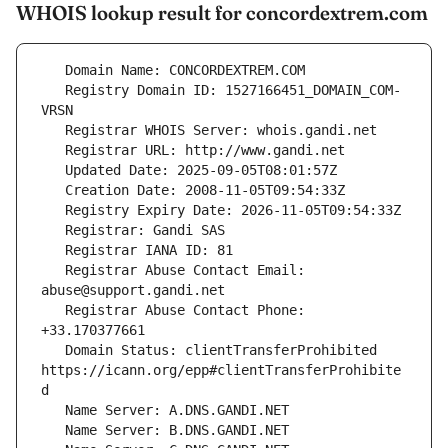
WHOIS lookup result for concordextrem.com
   Registry Domain ID: 1527166451_DOMAIN_COM-
   Registrar Abuse Contact Email: 
   Registrar Abuse Contact Phone: 
   Domain Status: clientTransferProhibited 
https://icann.org/epp#clientTransferProhibite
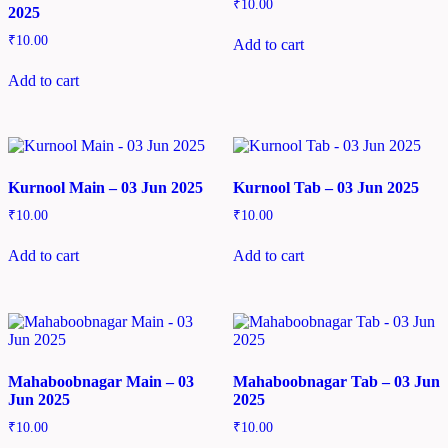
₹
10.00
2025
₹
10.00
Add to cart
Add to cart
Kurnool Main – 03 Jun 2025
Kurnool Tab – 03 Jun 2025
₹
10.00
₹
10.00
Add to cart
Add to cart
Mahaboobnagar Main – 03
Mahaboobnagar Tab – 03 Jun
Jun 2025
2025
₹
10.00
₹
10.00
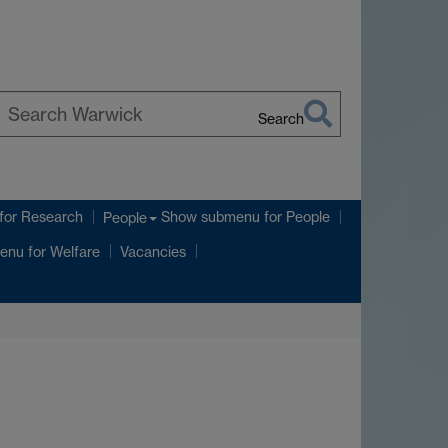
Search
earch
arwick
for Research
Show submenu
for People
People
enu
for Welfare
Vacancies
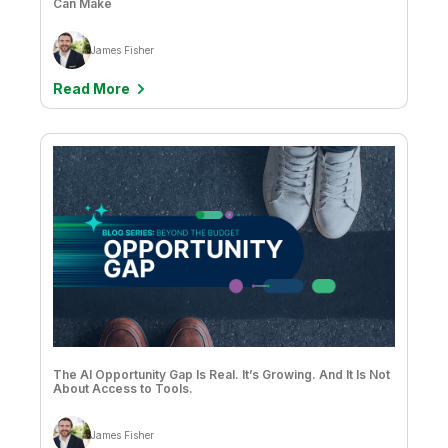
Can Make
James Fisher
Read More
The AI Opportunity Gap Is Real. It’s Growing. And It Is Not
About Access to Tools.
James Fisher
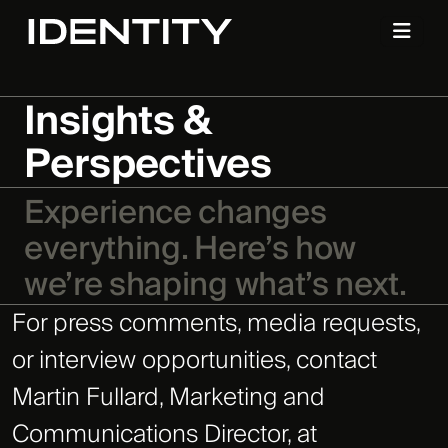
Insights &
Perspectives
Experience changes
everything. Here’s how
we’re shaping what’s next.
For press comments, media requests,
or interview opportunities, contact
Martin Fullard, Marketing and
Communications Director, at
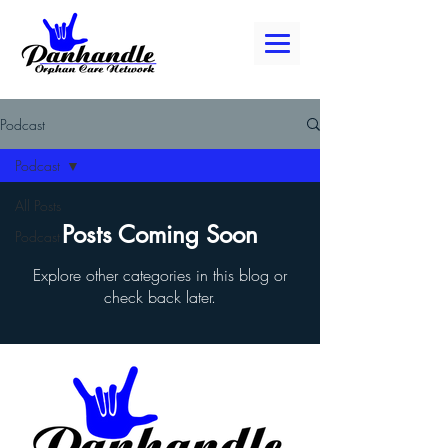
Podcast
Podcast
All Posts
Posts Coming Soon
Podcast
Explore other categories in this blog or
check back later.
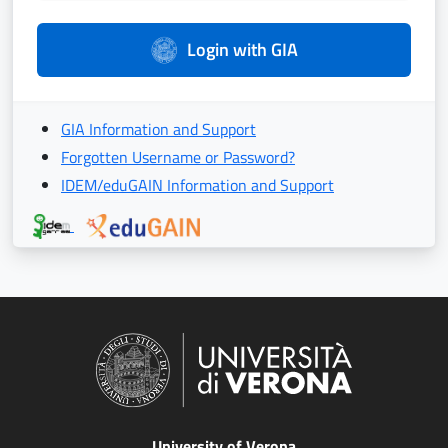
Login with GIA
GIA Information and Support
Forgotten Username or Password?
IDEM/eduGAIN Information and Support
University of Verona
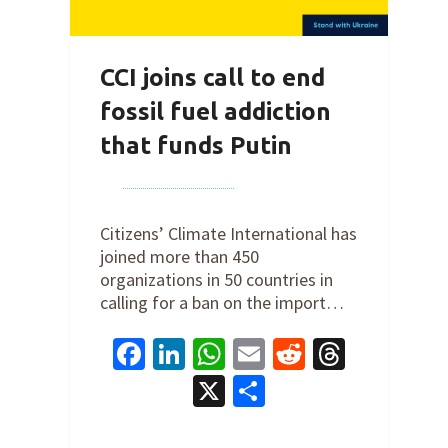
CCI joins call to end
fossil fuel addiction
that funds Putin
By
Joe Robertson
on
March 4,
2022
Citizens’ Climate International has
joined more than 450
organizations in 50 countries in
calling for a ban on the import…
Facebook
LinkedIn
WhatsApp
Email
Reddit
Thread
X
Share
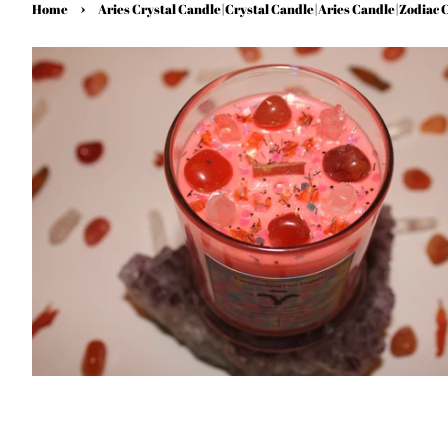
›
Home
Aries Crystal Candle|Crystal Candle|Aries Candle|Zodiac 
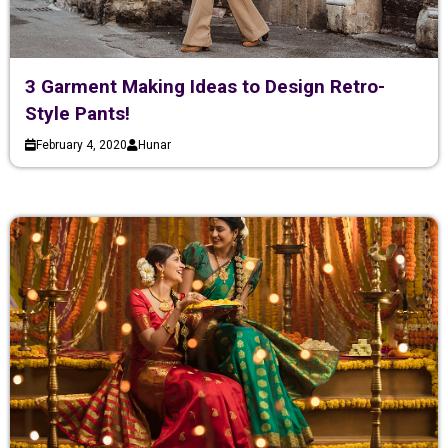
3 Garment Making Ideas to Design Retro-
Style Pants!
February 4, 2020
Hunar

◆ **Exercise requirements**
The whole listing is to be duplicated verbatim, apart from its images.

◆ **Exercise solution**
WHOIS lookup result for concordextrem.com
   Registry Domain ID: 1527166451_DOMAIN_COM-
   Registrar Abuse Contact Email: 
   Registrar Abuse Contact Phone: 
   Domain Status: clientTransferProhibited 
https://icann.org/epp#clientTransferProhibite
₹
10.00
2025
₹
10.00
Add to cart
Add to cart
Kurnool Main – 03 Jun 2025
Kurnool Tab – 03 Jun 2025
₹
10.00
₹
10.00
Add to cart
Add to cart
Mahaboobnagar Main – 03
Mahaboobnagar Tab – 03 Jun
Jun 2025
2025
₹
10.00
₹
10.00
Search
earch
arwick
for Research
Show submenu
for People
People
enu
for Welfare
Vacancies
Can Make
James Fisher
Read More
The AI Opportunity Gap Is Real. It’s Growing. And It Is Not
About Access to Tools.
James Fisher
Insights &
Perspectives
Experience changes
everything. Here’s how
we’re shaping what’s next.
For press comments, media requests,
or interview opportunities, contact
Martin Fullard, Marketing and
Communications Director, at
Podcast
Podcast
All Posts
Posts Coming Soon
Podcast
Explore other categories in this blog or
check back later.
Login with GIA
GIA Information and Support
Forgotten Username or Password?
IDEM/eduGAIN Information and Support
University of Verona
CCI joins call to end
fossil fuel addiction
that funds Putin
By
Joe Robertson
on
March 4,
2022
Citizens’ Climate International has
joined more than 450
organizations in 50 countries in
calling for a ban on the import…
Facebook
LinkedIn
WhatsApp
Email
Reddit
Thread
X
Share
›
Home
Aries Crystal Candle|Crystal Candle|Aries Candle|Zodiac 
3 Garment Making Ideas to Design Retro-
Style Pants!
February 4, 2020
Hunar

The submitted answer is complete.